__What you will do__. From top to bottom, retype the data exactly, passing over any picture.

__Data for review__.
===

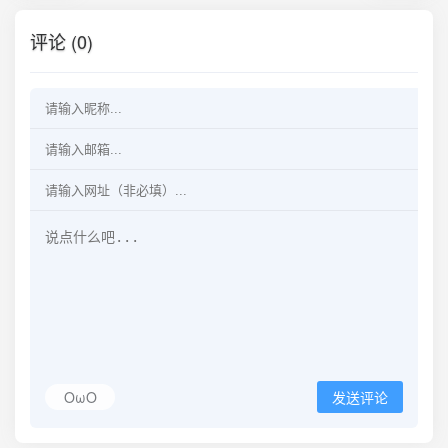
评论 (0)
OωO
发送评论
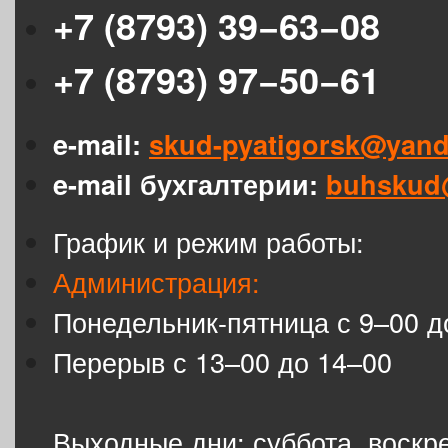
+7 (8793) 39−63−08
+7 (8793) 97−50−61
e-mail:
skud-pyatigorsk@yand
e-mail бухгалтерии:
buhskud
График и режим работы:
Администрация:
Понедельник-пятница с 9–00 д
Перерыв с 13–00 до 14–00
Выходные дни: суббота, воскр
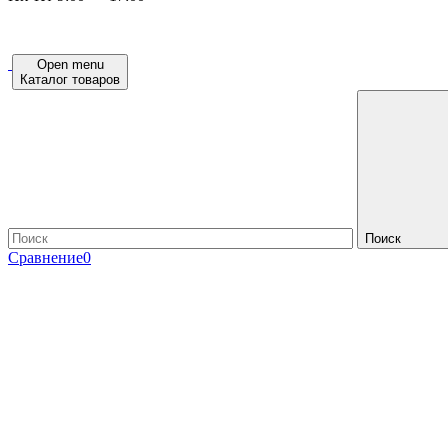
Open menu
Каталог товаров
Поиск
Сравнение
0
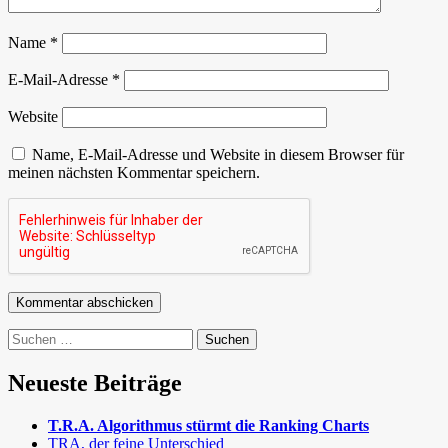
Name
*
E-Mail-Adresse
*
Website
Name, E-Mail-Adresse und Website in diesem Browser für
meinen nächsten Kommentar speichern.
Suchen
nach:
Neueste Beiträge
T.R.A. Algorithmus stürmt die Ranking Charts
TRA, der feine Unterschied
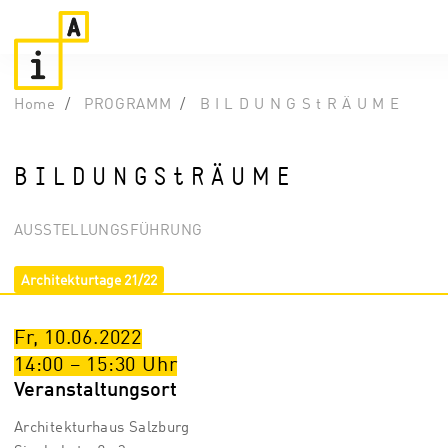
Home
PROGRAMM
B I L D U N G S t R Ä U M E
B I L D U N G S t R Ä U M E
AUSSTELLUNGSFÜHRUNG
Architekturtage 21/22
Fr, 10.06.2022
14:00
–
15:30
Uhr
Veranstaltungsort
Architekturhaus Salzburg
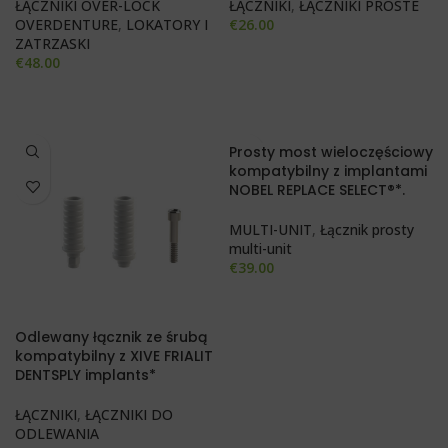
ŁĄCZNIKI OVER-LOCK
ŁĄCZNIKI
,
ŁĄCZNIKI PROSTE
OVERDENTURE
,
LOKATORY I
€
26.00
ZATRZASKI
€
48.00
Prosty most wieloczęściowy
kompatybilny z implantami
NOBEL REPLACE SELECT®*.
MULTI-UNIT
,
Łącznik prosty
multi-unit
€
39.00
Odlewany łącznik ze śrubą
kompatybilny z XIVE FRIALIT
DENTSPLY implants*
ŁĄCZNIKI
,
ŁĄCZNIKI DO
ODLEWANIA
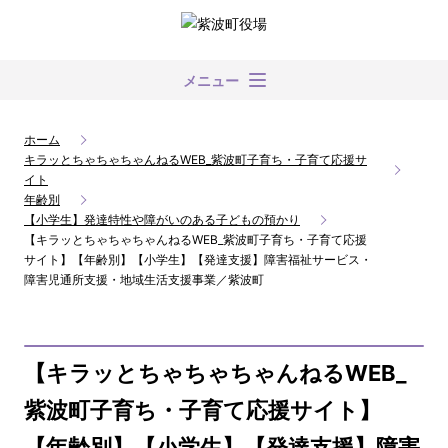
メニュー
ホーム
キラッとちゃちゃちゃんねるWEB_紫波町子育ち・子育て応援サ
イト
年齢別
【小学生】発達特性や障がいのある子どもの預かり
【キラッとちゃちゃちゃんねるWEB_紫波町子育ち・子育て応援
サイト】【年齢別】【小学生】【発達支援】障害福祉サービス・
障害児通所支援・地域生活支援事業／紫波町
【キラッとちゃちゃちゃんねるWEB_
紫波町子育ち・子育て応援サイト】
【年齢別】【小学生】【発達支援】障害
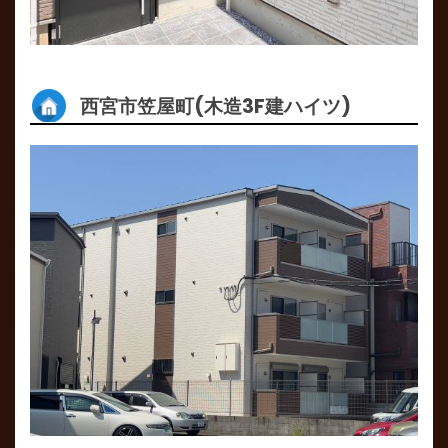
西宮市笠屋町(木造3F建ハイツ)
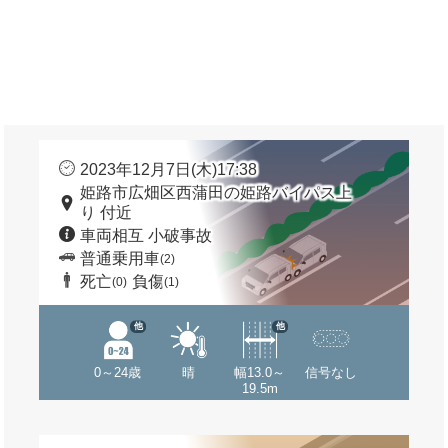
2023年12月7日(木)17:38
姫路市広畑区西蒲田の姫路バイパス上
り 付近
車両相互 小破事故
普通乗用車
(2)
死亡
負傷
(0)
(1)
他
他
0～24歳
晴
幅13.0～
信号なし
19.5m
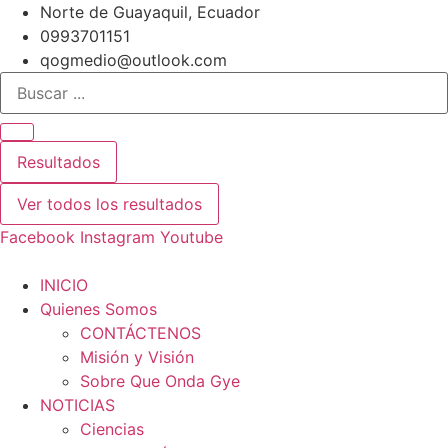
Ir
Norte de Guayaquil, Ecuador
al
0993701151
contenido
qogmedio@outlook.com
Search
...
Resultados
Ver todos los resultados
Facebook
Instagram
Youtube
INICIO
Quienes Somos
CONTÁCTENOS
Misión y Visión
Sobre Que Onda Gye
NOTICIAS
Ciencias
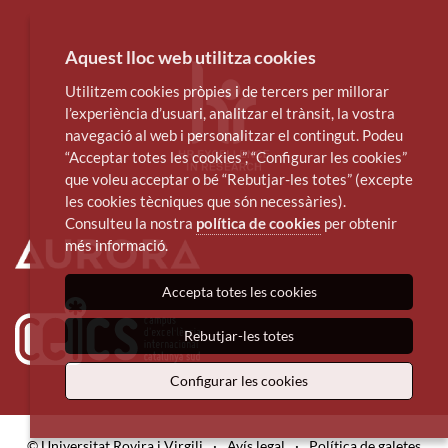
Aquest lloc web utilitza cookies
Utilitzem cookies pròpies i de tercers per millorar
l’experiència d’usuari, analitzar el trànsit, la vostra
navegació al web i personalitzar el contingut. Podeu
“Acceptar totes les cookies”, “Configurar les cookies”
que voleu acceptar o bé “Rebutjar-les totes” (excepte
les cookies tècniques que són necessàries).
Consulteu la nostra
política de cookies
per obtenir
més informació.
Accepta totes les cookies
Rebutjar-les totes
Configurar les cookies
© Universitat Rovira i Virgili
·
Avís legal
·
Política de galetes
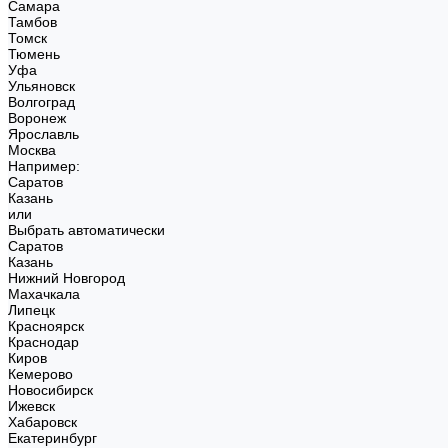
Самара
Тамбов
Томск
Тюмень
Уфа
Ульяновск
Волгоград
Воронеж
Ярославль
Москва
Например:
Саратов
Казань
или
Выбрать автоматически
Саратов
Казань
Нижний Новгород
Махачкала
Липецк
Красноярск
Краснодар
Киров
Кемерово
Новосибирск
Ижевск
Хабаровск
Екатеринбург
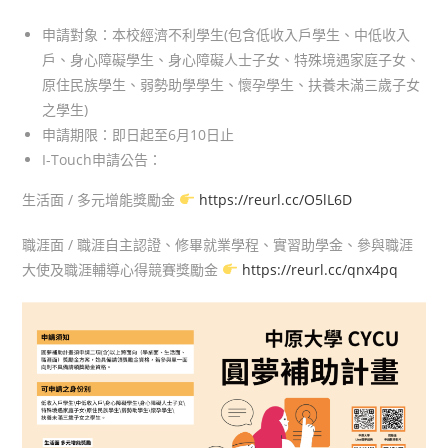
申請對象：本校經濟不利學生(包含低收入戶學生、中低收入
戶、身心障礙學生、身心障礙人士子女、特殊境遇家庭子女、
原住民族學生、弱勢助學學生、懷孕學生、扶養未滿三歲子女
之學生)
申請期限：即日起至6月10日止
I-Touch申請公告：
生活面 / 多元增能獎勵金
https://reurl.cc/O5lL6D
職涯面 / 職涯自主認證、修畢就業學程、實習助學金、參與職涯
大使及職涯輔導心得競賽獎勵金
https://reurl.cc/qnx4pq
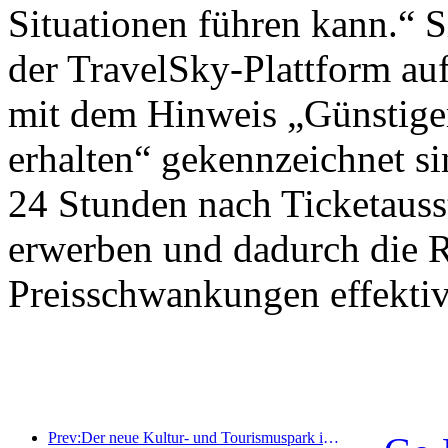
Situationen führen kann.“ S
der TravelSky-Plattform auf
mit dem Hinweis „Günstiger
erhalten“ gekennzeichnet si
24 Stunden nach Ticketausst
erwerben und dadurch die 
Preisschwankungen effektiv
Prev:Der neue Kultur- und Tourismuspark im Pekinger Unterzentrum, der Pinnacle Park, wird dieses Jahr offiziell eröffnet.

===

__Solution__.
评论 (0)
OωO
发送评论
+7 (8793) 39−63−08
+7 (8793) 97−50−61
e-mail:
skud-pyatigorsk@yand
e-mail бухгалтерии:
buhskud
График и режим работы:
Администрация:
Понедельник-пятница с 9–00 д
Перерыв с 13–00 до 14–00
Выходные дни: суббота, воскр
Open menu
Каталог товаров
Поиск
Сравнение
0
Name
*
E-Mail-Adresse
*
Website
Name, E-Mail-Adresse und Website in diesem Browser für
meinen nächsten Kommentar speichern.
Suchen
nach:
Neueste Beiträge
T.R.A. Algorithmus stürmt die Ranking Charts
TRA, der feine Unterschied
Home
PROGRAMM
B I L D U N G S t R Ä U M E
B I L D U N G S t R Ä U M E
AUSSTELLUNGSFÜHRUNG
Architekturtage 21/22
Fr, 10.06.2022
14:00
–
15:30
Uhr
Veranstaltungsort
Architekturhaus Salzburg
ŁĄCZNIKI OVER-LOCK
ŁĄCZNIKI
,
ŁĄCZNIKI PROSTE
OVERDENTURE
,
LOKATORY I
€
26.00
ZATRZASKI
€
48.00
Prosty most wieloczęściowy
kompatybilny z implantami
NOBEL REPLACE SELECT®*.
MULTI-UNIT
,
Łącznik prosty
multi-unit
€
39.00
Odlewany łącznik ze śrubą
kompatybilny z XIVE FRIALIT
DENTSPLY implants*
ŁĄCZNIKI
,
ŁĄCZNIKI DO
ODLEWANIA
メニュー
ホーム
キラッとちゃちゃちゃんねるWEB_紫波町子育ち・子育て応援サ
イト
年齢別
【小学生】発達特性や障がいのある子どもの預かり
【キラッとちゃちゃちゃんねるWEB_紫波町子育ち・子育て応援
サイト】【年齢別】【小学生】【発達支援】障害福祉サービス・
障害児通所支援・地域生活支援事業／紫波町
【キラッとちゃちゃちゃんねるWEB_
紫波町子育ち・子育て応援サイト】
【年齢別】【小学生】【発達支援】障害
西宮市笠屋町(木造3F建ハイツ)
2023年12月7日(木)17:38
姫路市広畑区西蒲田の姫路バイパス上
り 付近
車両相互 小破事故
普通乗用車
(2)
死亡
負傷
(0)
(1)
他
他
0～24歳
晴
幅13.0～
信号なし
19.5m
Ir
Norte de Guayaquil, Ecuador
al
0993701151
contenido
qogmedio@outlook.com
Search
...
Resultados
Ver todos los resultados
Facebook
Instagram
Youtube
INICIO
Quienes Somos
CONTÁCTENOS
Misión y Visión
Sobre Que Onda Gye
NOTICIAS
Ciencias
Aquest lloc web utilitza cookies
Utilitzem cookies pròpies i de tercers per millorar
l’experiència d’usuari, analitzar el trànsit, la vostra
navegació al web i personalitzar el contingut. Podeu
“Acceptar totes les cookies”, “Configurar les cookies”
que voleu acceptar o bé “Rebutjar-les totes” (excepte
les cookies tècniques que són necessàries).
Consulteu la nostra
política de cookies
per obtenir
més informació.
Accepta totes les cookies
Rebutjar-les totes
Configurar les cookies
© Universitat Rovira i Virgili
·
Avís legal
·
Política de galetes
Самара
Тамбов
Томск
Тюмень
Уфа
Ульяновск
Волгоград
Воронеж
Ярославль
Москва
Например:
Саратов
Казань
или
Выбрать автоматически
Саратов
Казань
Нижний Новгород
Махачкала
Липецк
Красноярск
Краснодар
Киров
Кемерово
Новосибирск
Ижевск
Хабаровск
Екатеринбург
申請對象：本校經濟不利學生(包含低收入戶學生、中低收入
戶、身心障礙學生、身心障礙人士子女、特殊境遇家庭子女、
原住民族學生、弱勢助學學生、懷孕學生、扶養未滿三歲子女
之學生)
申請期限：即日起至6月10日止
I-Touch申請公告：
生活面 / 多元增能獎勵金
https://reurl.cc/O5lL6D
職涯面 / 職涯自主認證、修畢就業學程、實習助學金、參與職涯
大使及職涯輔導心得競賽獎勵金
https://reurl.cc/qnx4pq
Situationen führen kann.“ S
der TravelSky-Plattform auf
mit dem Hinweis „Günstiger
erhalten“ gekennzeichnet si
24 Stunden nach Ticketausst
erwerben und dadurch die 
Preisschwankungen effektiv
Prev:Der neue Kultur- und Tourismuspark im Pekinger Unterzentrum, der Pinnacle Park, wird dieses Jahr offiziell eröffnet.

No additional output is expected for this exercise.